● **WHAT YOU ARE ASKED TO DO**: Check every line of the data for the word "XLED", and copy those that have it.

Page images and extracted text
____
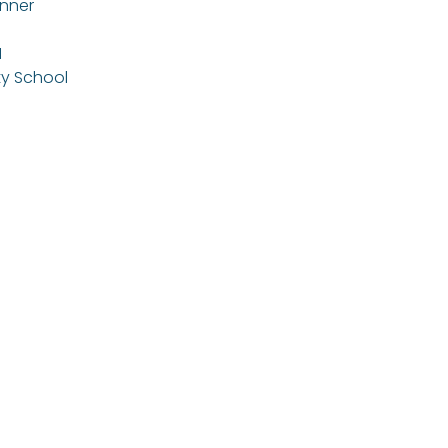
inner
M
ty School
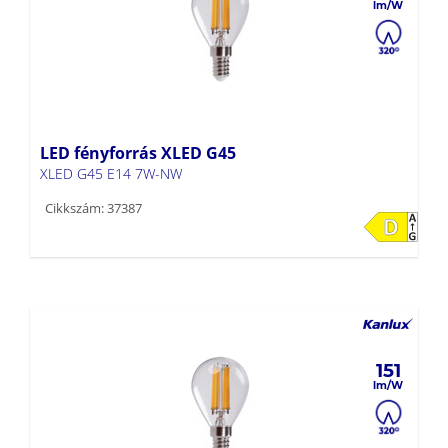
LED fényforrás XLED G45
XLED G45 E14 7W-NW
Cikkszám: 37387
151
____
● **EXERCISE ANSWER**:
LED fényforrás XLED G45
XLED G45 E14 7W-NW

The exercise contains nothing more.